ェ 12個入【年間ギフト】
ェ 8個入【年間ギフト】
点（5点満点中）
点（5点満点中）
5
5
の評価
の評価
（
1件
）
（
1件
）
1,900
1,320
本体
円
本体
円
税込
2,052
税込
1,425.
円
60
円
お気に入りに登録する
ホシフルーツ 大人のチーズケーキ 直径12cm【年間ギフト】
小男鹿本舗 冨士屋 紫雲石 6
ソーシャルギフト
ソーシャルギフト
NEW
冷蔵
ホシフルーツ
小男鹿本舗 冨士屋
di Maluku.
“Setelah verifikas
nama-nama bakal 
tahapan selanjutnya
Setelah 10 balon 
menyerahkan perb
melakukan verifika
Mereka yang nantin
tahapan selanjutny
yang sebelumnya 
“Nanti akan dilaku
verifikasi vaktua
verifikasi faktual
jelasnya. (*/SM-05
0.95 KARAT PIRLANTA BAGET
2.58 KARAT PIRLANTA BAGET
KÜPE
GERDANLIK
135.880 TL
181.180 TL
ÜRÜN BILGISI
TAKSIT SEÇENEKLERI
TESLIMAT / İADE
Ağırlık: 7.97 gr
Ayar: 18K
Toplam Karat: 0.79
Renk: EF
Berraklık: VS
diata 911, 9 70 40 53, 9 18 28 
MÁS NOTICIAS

---

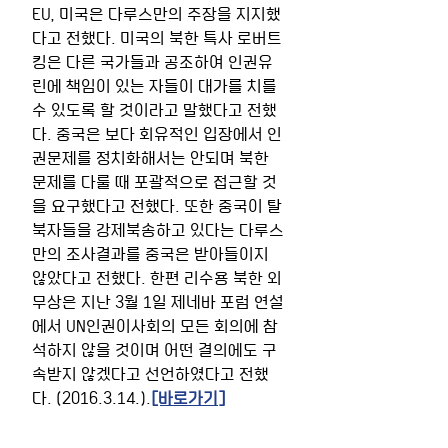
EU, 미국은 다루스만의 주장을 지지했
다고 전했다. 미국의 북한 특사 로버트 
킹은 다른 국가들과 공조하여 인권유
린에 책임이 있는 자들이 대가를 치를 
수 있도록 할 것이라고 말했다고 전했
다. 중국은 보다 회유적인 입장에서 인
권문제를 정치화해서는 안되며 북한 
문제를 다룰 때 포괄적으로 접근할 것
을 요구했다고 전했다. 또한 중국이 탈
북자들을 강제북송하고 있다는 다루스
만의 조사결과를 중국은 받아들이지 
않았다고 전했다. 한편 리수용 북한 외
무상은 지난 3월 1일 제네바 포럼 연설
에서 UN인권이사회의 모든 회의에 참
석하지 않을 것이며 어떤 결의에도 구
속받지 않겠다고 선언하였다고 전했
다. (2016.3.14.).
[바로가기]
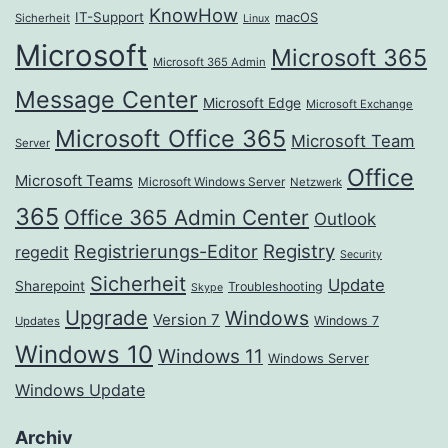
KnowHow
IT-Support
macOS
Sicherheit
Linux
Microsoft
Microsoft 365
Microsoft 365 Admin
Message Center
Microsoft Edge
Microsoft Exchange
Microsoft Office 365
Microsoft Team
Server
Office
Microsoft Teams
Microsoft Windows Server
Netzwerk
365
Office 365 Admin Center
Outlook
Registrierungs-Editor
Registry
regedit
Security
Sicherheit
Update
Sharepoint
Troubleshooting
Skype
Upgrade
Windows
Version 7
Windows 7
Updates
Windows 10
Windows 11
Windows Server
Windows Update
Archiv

| Exercise details |
Report only how many lines in the entries above contain the string "Center".

| Answer section |
2